India and 'young developing' nations in Africa and south Asia have very young populations (the average age of working people is under 25) and will be major contributors to global labour force growth. These nations have more time to head off gaps, but face a short-term challenge to produce enough secondary school graduates to support industrialisation.

Figure 2. Global labour markets fall into eight clusters, each distinctly positioned in terms of age profile and educational attainment

To avoid labour market mismatches will require revolutionary improvement in the capacity of educational and training systems. Advanced economies would need to raise the growth rate in the number of young people finishing university by a factor of 2.5 to fill even half the projected gap in high-skill workers. This is unlikely to happen by simply expanding the capacity of existing universities. To raise capacity this quickly will also require innovations in how courses are taught – with more widespread use of virtual lectures and interactive online formats. Even then, advanced economies would still face a gap of nearly ten million high-skill workers. Raising the labour participation rate of university-educated women keeping highly educated older workers on the job could help; 38 million high-skill workers over the age of 55 are projected to leave the global labour force by 2030.

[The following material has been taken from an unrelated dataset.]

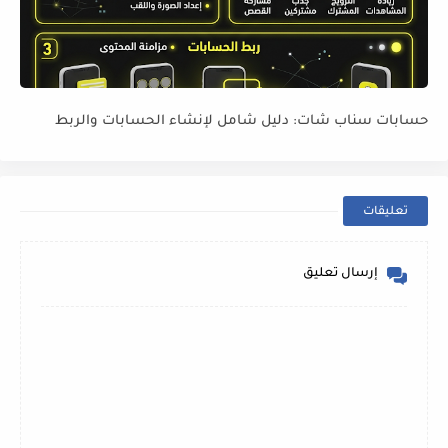
حسابات سناب شات: دليل شامل لإنشاء الحسابات والربط
تعليقات
إرسال تعليق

New approaches to low-skill-job creation

In both developing and advanced economies, new approaches will be needed to create jobs for low-skill workers. Even a revolution in education that shifts millions of workers into the university-educated/high-skill category will leave growing surpluses of lower-skilled workers that would likely face unemployment or underemployment. In both advanced and developing countries, it will be necessary to raise demand for low-skill workers. In advanced economies, the rate of job creation for such workers would need to jump by a factor of five to seven times.

  • Targeted vocational training tracks in secondary schools and retraining programs for mid-career workers in fast-growing healthcare services are one ways.
  • Another is 'marketisation' of household work such as cooking, cleaning, childcare, etc.

These jobs can be organised and shifted from a part-time, off-the-books basis to full-time jobs with training, placement services, and even career paths. Sweden and Germany have shown that with proper incentives (e.g., tax breaks for employers), this can create many jobs for low-skill workers. Developing economies can employ less skilled workers by encouraging labour-intensive export sectors and moving up the value chain (there are more jobs in preparing processed food for export than in exporting grain, for example).

Conclusion

The persistently high levels of unemployment in the wake of the Great Recession have illuminated trends in global labour markets that have been building for decades. It is increasingly apparent that the forces that are creating the mismatches in the labour market and are impeding re-employment of millions of workers will not be reversed by economic growth alone. Moreover, without a concerted effort by policymakers and business leaders to invest in the training and education that is required for the jobs that will be created, growth itself will be at risk, income inequality will deepen, public budgets will be under even greater stress, and advances in living standards may cease in some countries. These are outcomes no nation can afford.

References

Acemoglu, Daron and David Autor (2011), “Skills, Tasks and Technologies: Implications for Employment and Earnings”, Handbook of Labor Economics, 4(B):1043-1171.

Dobbs, Richard, Anu Madgavkar, Dominic Barton, Eric Labaye, James Manyika, Charles Roxburgh, Susan Lund, and Siddarth Madhav (2012), The world at work: Jobs, pay, and skills for 3.5 billion people, McKinsey Global Institute.